Charles Michel, der Präsident des Europäischen Rates, richtete in den Stunden vor dem Gipfel noch einen Appell an die Teilnehmer. Eine Einigung, schrieb Michel, sei entscheidend für die Glaubwürdigkeit der Union. Wie ein Kompromiss aussehen könnte, bleibt vorerst allerdings ein Rätsel. Die Vorverhandlungen zwischen Frankreich, Deutschland und Ungarn sowie dem Ratspräsidenten und dem Vorsitzland Belgien als Organisatoren und Zeremonienmeistern laufen dem Vernehmen nach so ab, dass auch die anderen Regierungen vorerst noch im Dunkeln tappen.

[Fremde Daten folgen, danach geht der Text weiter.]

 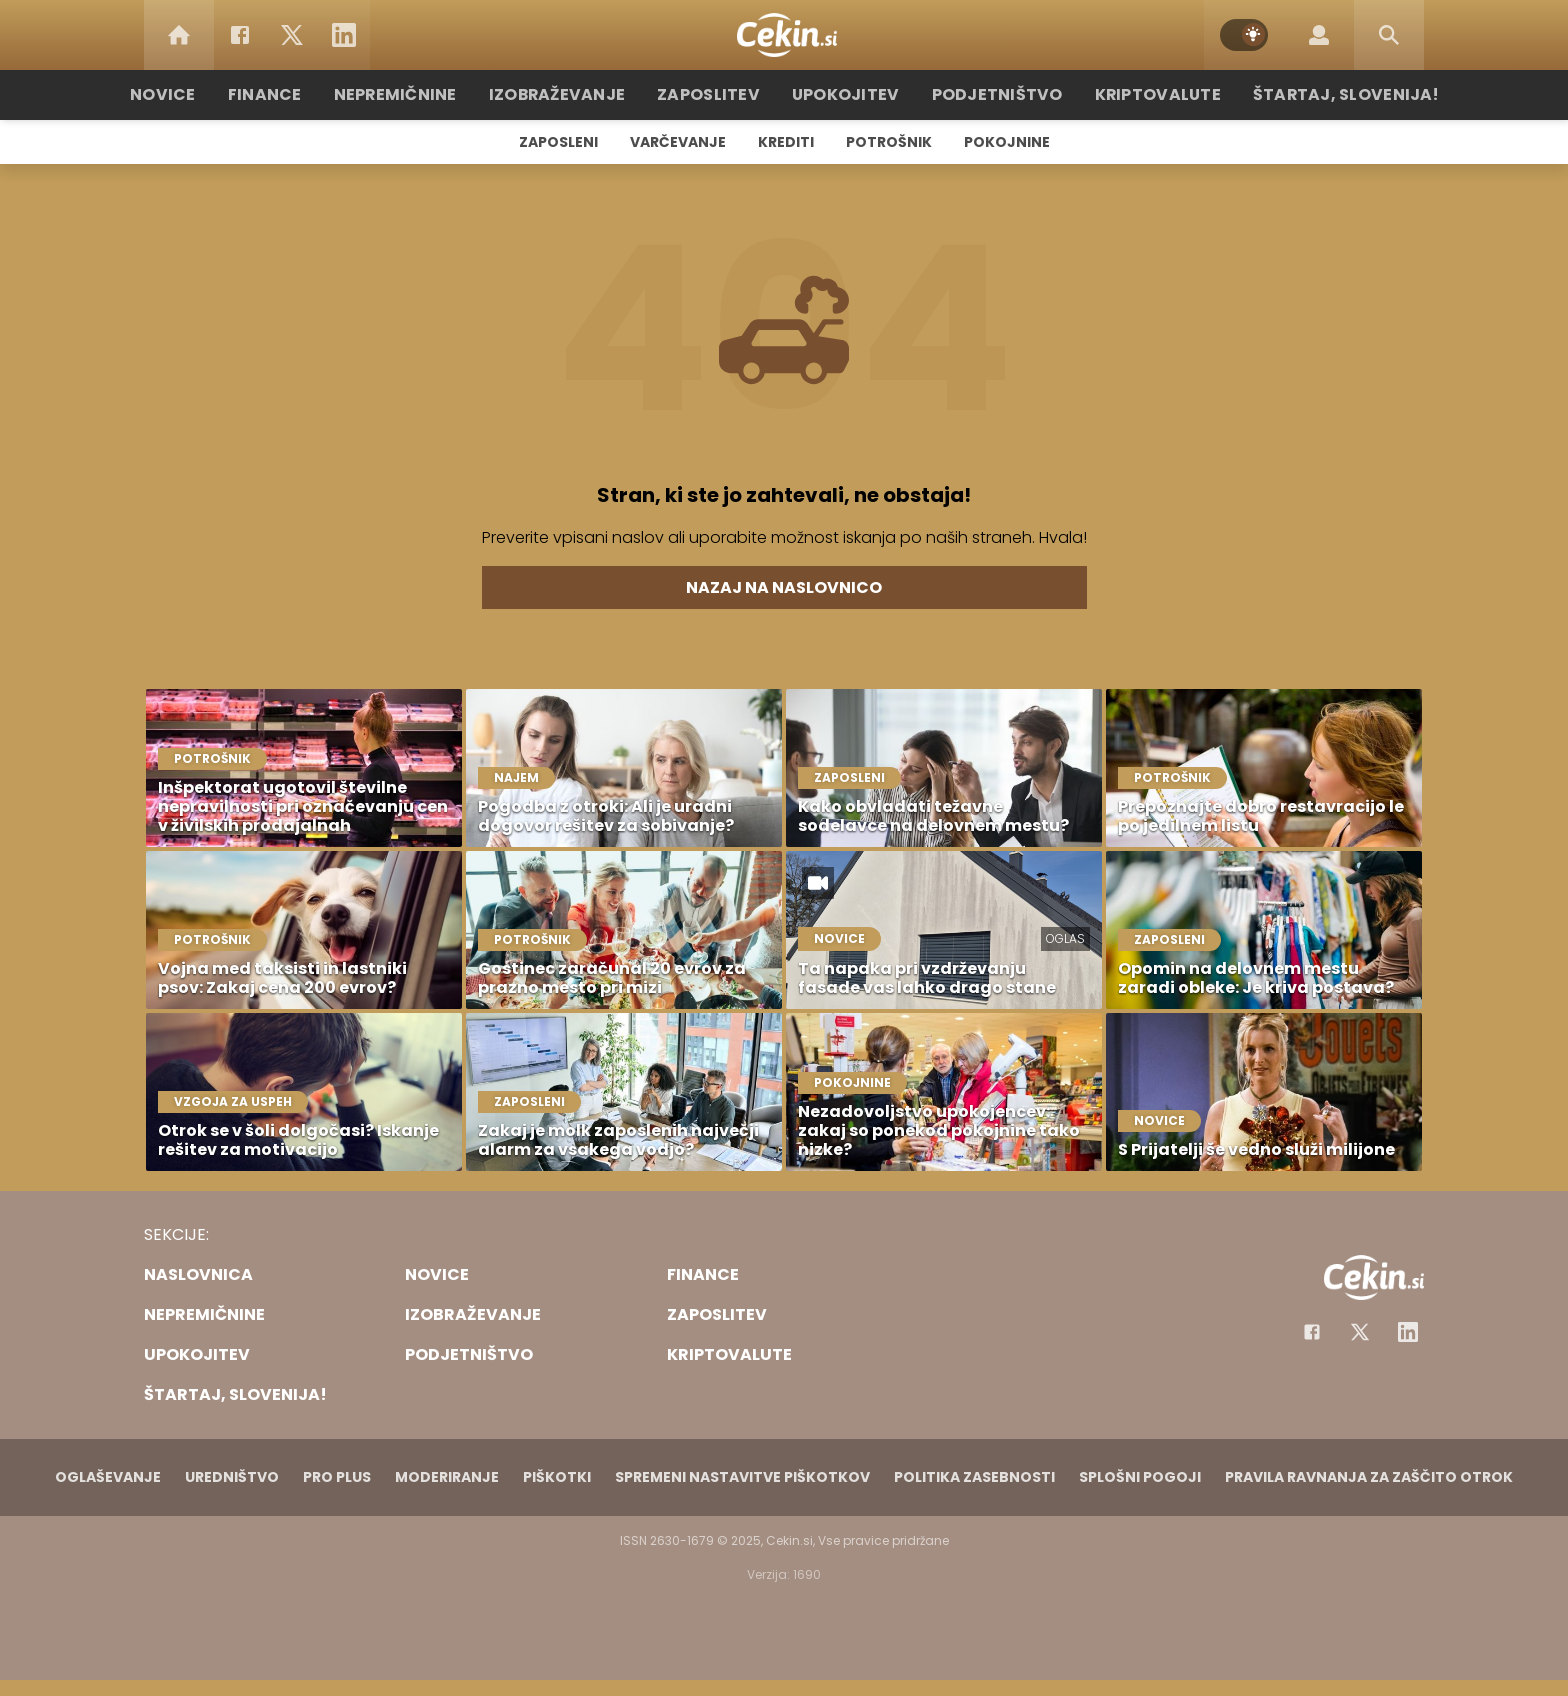 I want to click on Piškotki, so click(x=557, y=1477).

Rauchbomben bei Bauernprotesten

Die wirtschaftliche Hilfe für die Ukraine ist das Hauptthema des Gipfels. Bei den ebenfalls beabsichtigten Waffen- und Munitionslieferungen bleiben die EU-Länder vorerst hinter ihren eigenen Versprechen zurück. Es gibt aber auch noch andere Themen, mit denen sich die Politiker und Politikerinnen der EU auseinandersetzen werden.

EU-Politiker bereiten sich für Gruppenfoto bei EU-Gipfel vor
IMAGO/ANP/Jonas Roosens
Massenhaft Gesprächs- und Koordinierungsbedarf für die europäischen Politiker und Politikerinnen, aber nur ein Tag Zeit

Schwer wiegen dürften die unterschiedlichen Aspekte der Nahost-Krise, allen voran der Krieg im Gazastreifen, zumal die Regierungen alles andere als einer Meinung sind, was das Vorgehen Israels angeht.

Parallel zum Ukraine-Sondergipfel der EU-Staats- und -Regierungschefs blockierten Bauern Teile Brüssels. Etwa 1.300 Traktoren waren laut Polizei in der Stadt. Wegen der weiträumigen Absperrungen um das Gipfelgebäude konzentrierten sich die Proteste auf das EU-Parlament. Demonstrierende Landwirte entzündeten dort Rauchbomben und legten Feuer mit Paletten.